AI cyborg evolution in organizations across sectors is inevitable in some form or shape. The organizations who have this topic on their board agenda and who begin to establish strategic business goals to assess internal/external opportunities in line with market and technological trends will not only be successful and ready, but will also realize top line benefits in the long run. That would mean evaluating the organizational and business operating model architecture and subsequently executing a suite of goals in the business-as-usual environment in pilots.

Driven by the CEO and executive senior leadership, an innovation leadership council should be established internally within organizations for overall responsibility. The business functions in partnership with the people function (HR) should be heavily involved for workforce planning, futuristic cultural alignment, HR lifecycle transformation and behavioral change. Phased implementation is key, with pilots in place, enabling change and ensuring that the workforce are engaged and ready to take the next step.

In Summary

We will barely recognize the world of work in a couple of decades as we know it today. It’s an intimidating and yet an illuminating look into our future. Clearly, the world is technologically evolving especially in the AI space, albeit the legal, regulatory and economic constraints that might restrict the pace and scale of future releases in automation.

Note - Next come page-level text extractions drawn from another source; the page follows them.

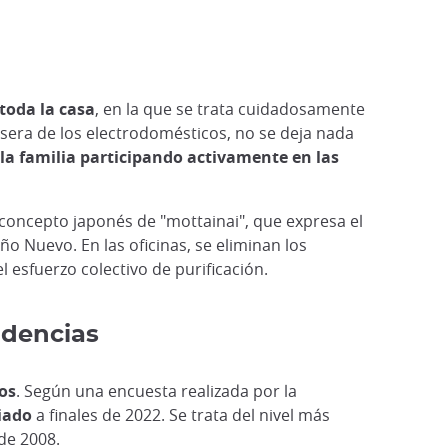
toda la casa
, en la que se trata cuidadosamente
asera de los electrodomésticos, no se deja nada
la familia participando activamente en las
el concepto japonés de "mottainai", que expresa el
ño Nuevo. En las oficinas, se eliminan los
 esfuerzo colectivo de purificación.
ndencias
os
. Según una encuesta realizada por la
iado
a finales de 2022. Se trata del nivel más
 de 2008.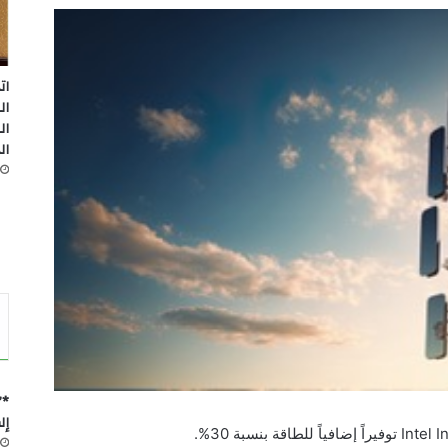
ات
ال
ال
ال
*”
إل
Intel 
توفيراً إضافياً للطاقة بنسبة 30%.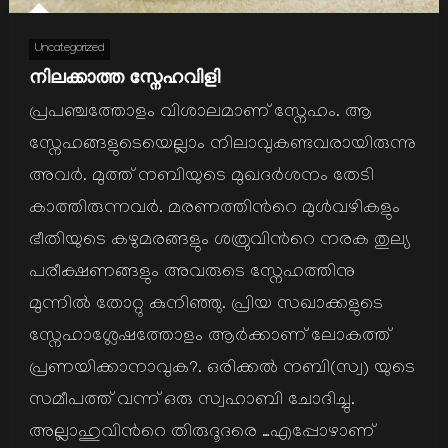
Uncategorized
നിലക്കാത്ത സ്നേഹവിളി
പ്രപഞ്ചത്തോളം വിശാലമാണ് സ്നേഹം. ആ
സ്നേഹങ്ങളുടെയെല്ലാം നിലാവുകണ്ടവരായിരുന്നു
അവര്‍. മുത്ത് നബിയുടെ മുഖദര്‍ശനം തേടി
കാത്തിരുന്നവര്‍. മരണത്തിന്‍റെ മുള്‍വഴികളും
ഭീതിയുടെ കഴുമരങ്ങളും ശത്രുവിന്‍റെ നരക തുല്യ
പരീക്ഷണങ്ങളും അവരുടെ സ്നേഹത്തിനു
മുന്നില്‍ തോറ്റു കുനിഞ്ഞു. പ്രിയ സഖാക്കളുടെ
സ്നേഹാശ്ലേഷത്തോളം ആര്‍ക്കാണ് ലോകത്ത്
പ്രണയിക്കാനാവുക?. ഒരിക്കല്‍ നബി(സ്വ) യുടെ
സമീപത്ത് വന്ന് ഒരു സ്വഹാബി ചോദിച്ചു.
അല്ലാഹുവിന്‍റെ തിരുദൂദരെ …എപ്പോഴാണ്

In my view, there are a lot of positives and benefits, and if our thought process is to not only view AI Cyborg evolution as ‘replacement of humans’ but more importantly as ‘co-existence with humans’, that would be step forward not only in building progressive mindsets across the workforce, but also tapping into the soft and hard opportunities that are available in the organizations and emerging markets. Two key considerations:

ONE: Establish strategic business goals and create conducive environments in organizations to drive forward the AI agenda

TWO: Automation aside, there is a vast potential workforce in emerging markets. Explore, assess and leverage this opportunity.